Je n’ai que peu de temps, il faut impérativement que je me ressaisisse. Je vérifie mon badge, j’ai le sentiment qu’il a foncé, cela me rappelle l’urgence et je me précipite dans mon antre. Mon ordinateur gît au sol. Le tableau, représentant un hangar abandonné, est étonnamment toujours accroché au mur et plus à sa place que jamais. Les tiroirs sont dévorés par la rouille. Je n’arrive pas à ouvrir celui du bas, je tire aussi fort que je le peux. Le mécanisme cède et des papiers s’échappent et tombent sur le sol moisi. Ils semblent tellement fragiles que je les manipule avec précaution, de peur qu’ils ne se déchirent sous mes doigts avides. Quelques mots attrapent mon regard : l’histoire cruelle d’un prédateur ; la fiche d’un de mes personnages.
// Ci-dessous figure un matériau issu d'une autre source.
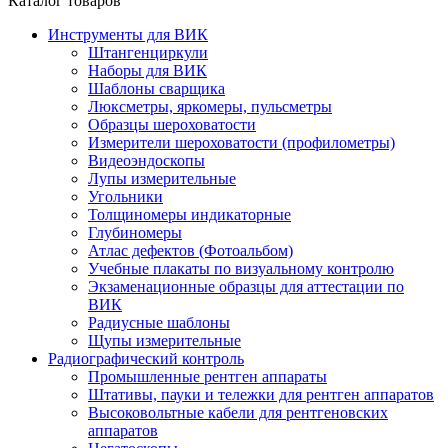
Каталог товаров
Инструменты для ВИК
Штангенциркули
Наборы для ВИК
Шаблоны сварщика
Люксметры, яркомеры, пульсметры
Образцы шероховатости
Измерители шероховатости (профилометры)
Видеоэндоскопы
Лупы измерительные
Угольники
Толщиномеры индикаторные
Глубиномеры
Атлас дефектов (Фотоальбом)
Учебные плакаты по визуальному контролю
Экзаменационные образцы для аттестации по
ВИК
Радиусные шаблоны
Щупы измерительные
Радиографический контроль
Промышленные рентген аппараты
Штативы, пауки и тележки для рентген аппаратов
Высоковольтные кабели для рентгеновских
аппаратов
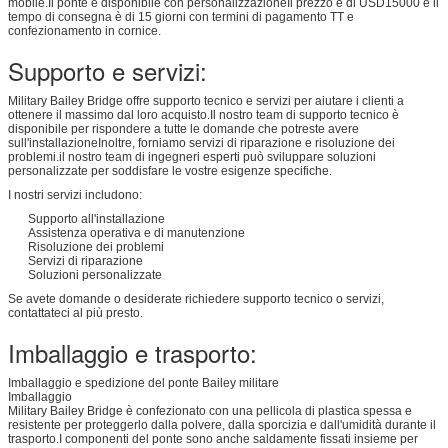
mobile.Il ponte è disponibile con personalizzazioneIl prezzo è di USD15000 e il
tempo di consegna è di 15 giorni con termini di pagamento TT e
confezionamento in cornice.
Supporto e servizi:
Military Bailey Bridge offre supporto tecnico e servizi per aiutare i clienti a
ottenere il massimo dal loro acquisto.Il nostro team di supporto tecnico è
disponibile per rispondere a tutte le domande che potreste avere
sull'installazioneInoltre, forniamo servizi di riparazione e risoluzione dei
problemi.il nostro team di ingegneri esperti può sviluppare soluzioni
personalizzate per soddisfare le vostre esigenze specifiche.
I nostri servizi includono:
Supporto all'installazione
Assistenza operativa e di manutenzione
Risoluzione dei problemi
Servizi di riparazione
Soluzioni personalizzate
Se avete domande o desiderate richiedere supporto tecnico o servizi,
contattateci al più presto.
Imballaggio e trasporto:
Imballaggio e spedizione del ponte Bailey militare
Imballaggio
Military Bailey Bridge è confezionato con una pellicola di plastica spessa e
resistente per proteggerlo dalla polvere, dalla sporcizia e dall'umidità durante il
trasporto.I componenti del ponte sono anche saldamente fissati insieme per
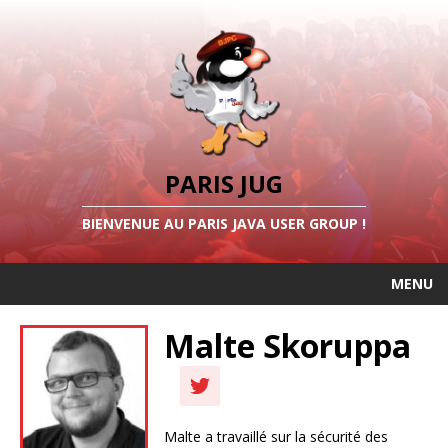
PARIS JUG
BIENVENUE AU PARIS JAVA USER GROUP !
MENU
Malte Skoruppa
Malte a travaillé sur la sécurité des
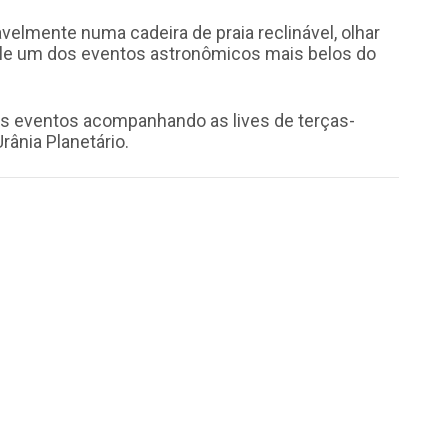
elmente numa cadeira de praia reclinável, olhar
evele um dos eventos astronômicos mais belos do
s eventos acompanhando as lives de terças-
rânia Planetário.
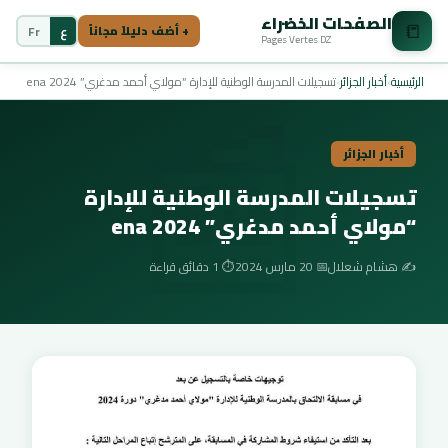
الصفحات الخضراء
📒
ع
Fr
+ أضف دليلاً مجاناً
Pages Vertes DZ
📰
الرئيسية
›
أخبار الجزائر
›
تسجيلات المدرسة الوطنية للإدارة “مولاي أحمد مدغري” ena 2024
أخبار الجزائر
تسجيلات المدرسة الوطنية للإدارة
“مولاي أحمد مدغري” ena 2024
✍️ هشام شعلال
📅 20 مارس 2024
⏱️ 1 دقائق قراءة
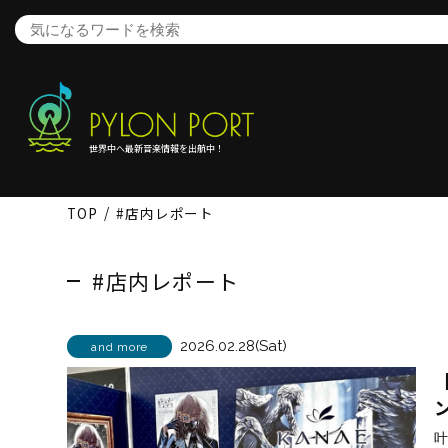
世界中へ最新音楽情報を出航中！
TOP
#店内レポート
#店内レポート
2026.02.28(Sat)
and more
【
叶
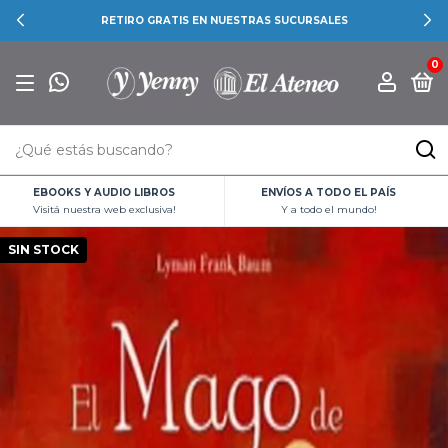
RETIRO GRATIS EN NUESTRAS SUCURSALES
0
EBOOKS Y AUDIO LIBROS
ENVÍOS A TODO EL PAÍS
Visitá nuestra web exclusiva!
Y a todo el mundo!
SIN STOCK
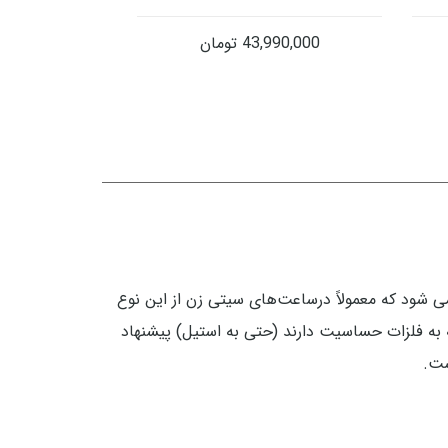
43,990,000
تومان
اسیت است و حتی وقتی هم در محلول اسید سولفوریک گذاشته شود دیرتر از استیل ۳۰۴ خورده می شود که معمولاً درساعت‌های سیتی زن از این نوع
 متوسط به پایین از استیل 318L استفاده می‌شود. افرادی که به فلزات حساسیت دارند (حتی به استیل) پیشنهاد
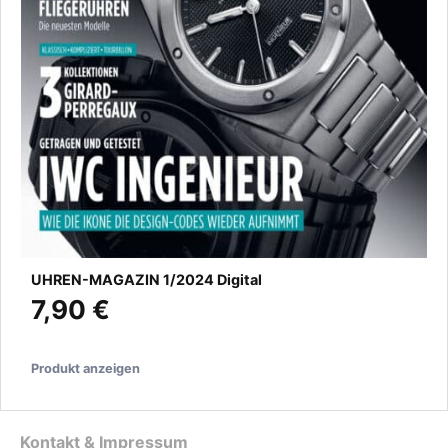
UHREN-MAGAZIN 1/2024 Digital
7,90 €
Produkt anzeigen
Kontakt & Impressum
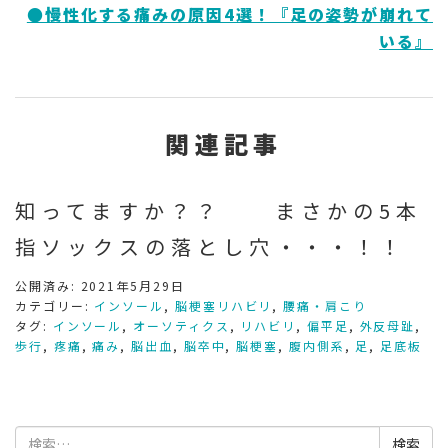
●慢性化する痛みの原因4選！『足の姿勢が崩れて
いる』
関連記事
知ってますか？？ まさかの5本
指ソックスの落とし穴・・・！！
公開済み: 2021年5月29日
カテゴリー:
インソール
,
脳梗塞リハビリ
,
腰痛・肩こり
タグ:
インソール
,
オーソティクス
,
リハビリ
,
偏平足
,
外反母趾
,
歩行
,
疼痛
,
痛み
,
脳出血
,
脳卒中
,
脳梗塞
,
腹内側系
,
足
,
足底板
検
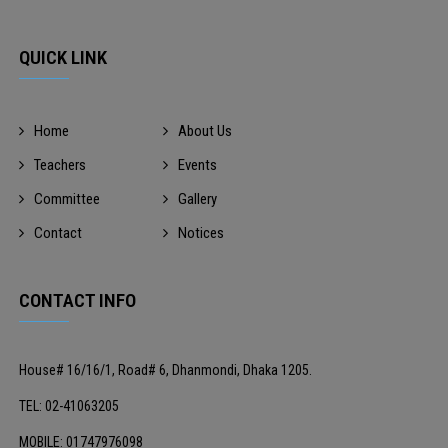
QUICK LINK
Home
About Us
Teachers
Events
Committee
Gallery
Contact
Notices
CONTACT INFO
House# 16/16/1, Road# 6, Dhanmondi, Dhaka 1205.
TEL: 02-41063205
MOBILE: 01747976098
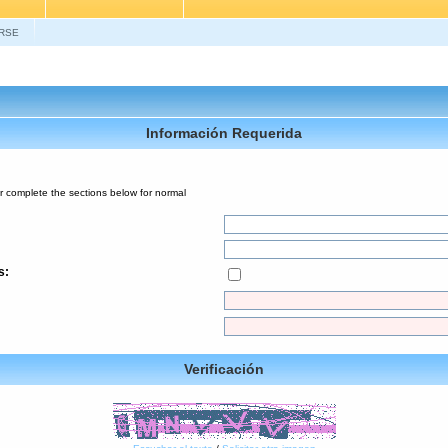
RSE
Información Requerida
r complete the sections below for normal
s:
Verificación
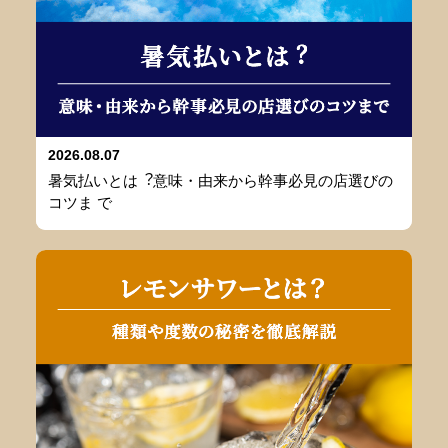
2026.08.07
暑気払いとは︖意味・由来から幹事必⾒の店選びの
コツま で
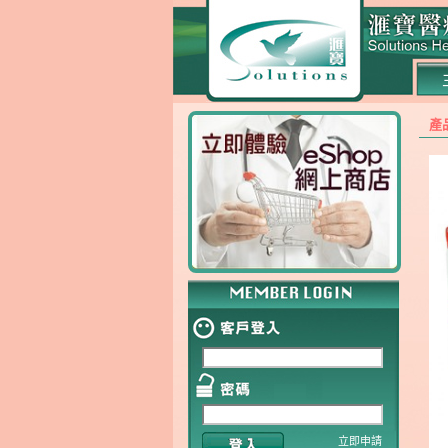
產
立即申請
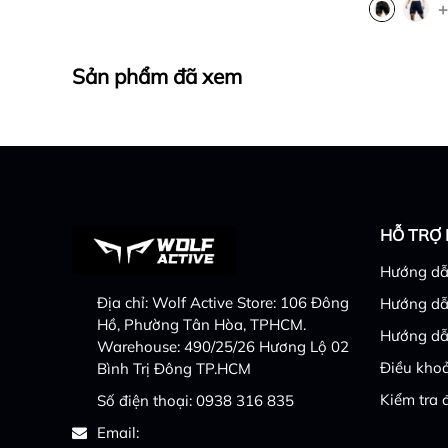
+
Sản phẩm đã xem
HỖ TRỢ
Hướng dẫ
Địa chỉ:
Wolf Active Store: 106 Đông
Hướng dẫ
Hồ, Phường Tân Hòa, TPHCM.
Hướng dẫ
Warehouse: 490/25/26 Hương Lộ 02
Điều khoả
Bình Trị Đông TP.HCM
Kiểm tra 
Số điện thoại:
0938 316 835
Email:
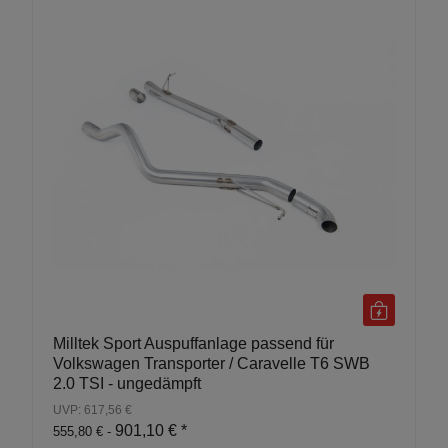
Milltek Sport Auspuffanlage passend für
Volkswagen Transporter / Caravelle T6 SWB
2.0 TSI - ungedämpft
UVP: 617,56 €
901,10 €
*
555,80 € -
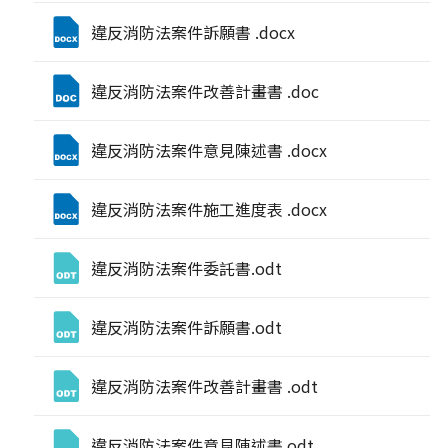
違反消防法案件訴願書 .docx
違反消防法案件改善計畫書 .doc
違反消防法案件意見陳述書 .docx
違反消防法案件施工進度表 .docx
違反消防法案件委託書.odt
違反消防法案件訴願書.odt
違反消防法案件改善計畫書 .odt
違反消防法案件意見陳述書.odt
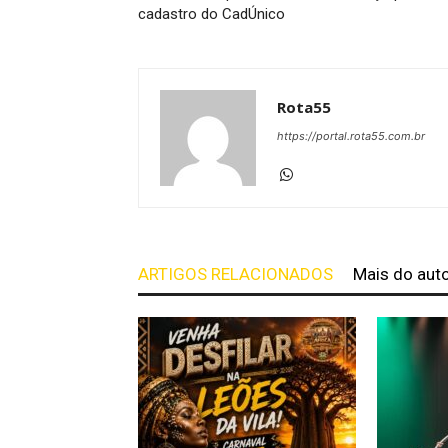
cadastro do CadÚnico
Rota55
https://portal.rota55.com.br
ARTIGOS RELACIONADOS
Mais do aut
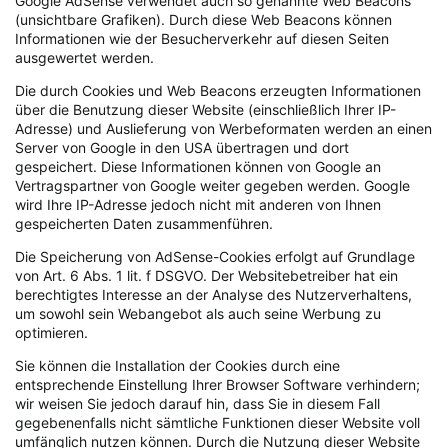
Google AdSense verwendet auch so genannte Web Beacons
(unsichtbare Grafiken). Durch diese Web Beacons können
Informationen wie der Besucherverkehr auf diesen Seiten
ausgewertet werden.
Die durch Cookies und Web Beacons erzeugten Informationen
über die Benutzung dieser Website (einschließlich Ihrer IP-
Adresse) und Auslieferung von Werbeformaten werden an einen
Server von Google in den USA übertragen und dort
gespeichert. Diese Informationen können von Google an
Vertragspartner von Google weiter gegeben werden. Google
wird Ihre IP-Adresse jedoch nicht mit anderen von Ihnen
gespeicherten Daten zusammenführen.
Die Speicherung von AdSense-Cookies erfolgt auf Grundlage
von Art. 6 Abs. 1 lit. f DSGVO. Der Websitebetreiber hat ein
berechtigtes Interesse an der Analyse des Nutzerverhaltens,
um sowohl sein Webangebot als auch seine Werbung zu
optimieren.
Sie können die Installation der Cookies durch eine
entsprechende Einstellung Ihrer Browser Software verhindern;
wir weisen Sie jedoch darauf hin, dass Sie in diesem Fall
gegebenenfalls nicht sämtliche Funktionen dieser Website voll
umfänglich nutzen können. Durch die Nutzung dieser Website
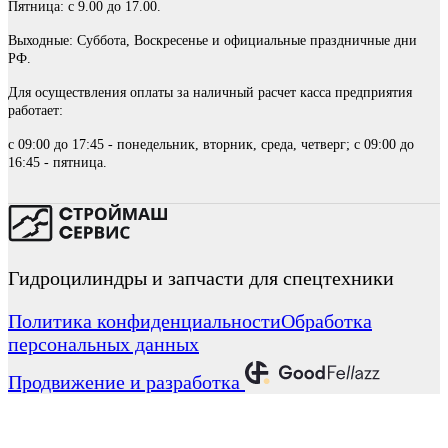
Пятница: с 9.00 до 17.00.
Выходные: Суббота, Воскресенье и официальные праздничные дни
РФ.
Для осуществления оплаты за наличный расчет касса предприятия
работает:
с 09:00 до 17:45 - понедельник, вторник, среда, четверг; с 09:00 до
16:45 - пятница.
Гидроцилиндры и запчасти для спецтехники
Политика конфиденциальности
Обработка
персональных данных
Продвижение и разработка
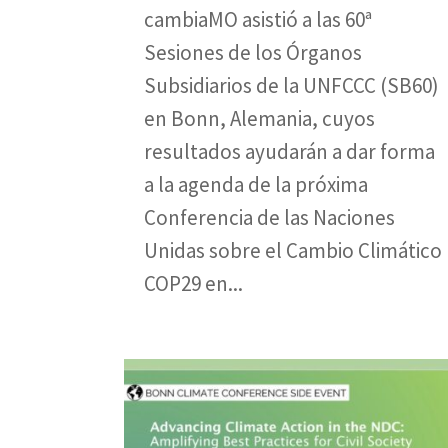
cambiaMO asistió a las 60ª
Sesiones de los Órganos
Subsidiarios de la UNFCCC (SB60)
en Bonn, Alemania, cuyos
resultados ayudarán a dar forma
a la agenda de la próxima
Conferencia de las Naciones
Unidas sobre el Cambio Climático
COP29 en...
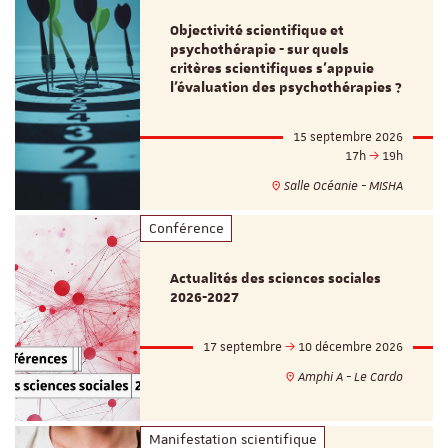
Objectivité scientifique et
psychothérapie - sur quels
critères scientifiques s'appuie
l'évaluation des psychothérapies ?
15 septembre 2026
17h
19h
Salle Océanie - MISHA
Conférence
Actualités des sciences sociales
2026-2027
17 septembre
10 décembre 2026
Amphi A - Le Cardo
Manifestation scientifique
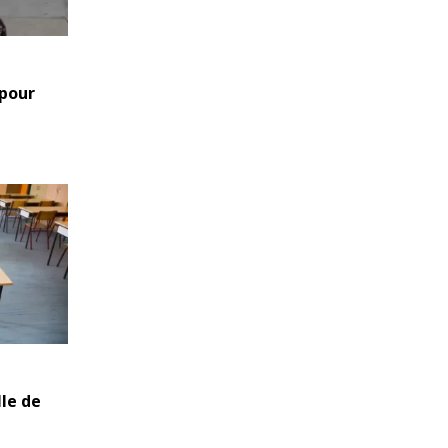
 pour
lle de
J’ai pu passer d’innombrables heures à imaginer leur destin à créer des mondes futuristes et sombres. La réalité a dépassé la plus noire des fictions.

Suis-je prête à retourner dans le camp ? Supporterais-je encore de me confronter aux cancers et aux malformations qui déciment beaucoup d’entre nous. Et si je restais ici, parmi mes souvenirs ? Rien à manger, rien à boire, mais tant à revivre.

Je sursaute en apercevant mon guide, il a ouvert un grand sac qu’il me tend en disant :

—  Dix minutes.

Mon cœur se serre, les larmes envahissent mon masque, troublant ma vision. J’observe, atterrée, les papiers et je m’empare de mon appareil photo, je le sors, vérifie la batterie chargée clandestinement. Soudain je ricane devant la vacuité de mon geste et le range bien décidée à le revendre. Le trajet du retour sera long et difficile. Nous marcherons durant des heures, alors je me résous à ne prendre que les textes encore lisibles et l’album de mon mariage que je n’ai même pas ouvert. Je ne sais pas si j’aurai la force de le feuilleter, de revoir ma famille, mes amis et toutes ces personnes dont j’ai perdu la trace, après l’explosion.

Mes doigts tremblent. Je m’empare referme le sac, lorsque je remarque que mon badge a viré au noir. Mon guide me prend le bras et me force à sortir de la maison. Je ne reviendrai plus. Je pars trébuchant à chaque pas, car je suis aveuglée par mes larmes.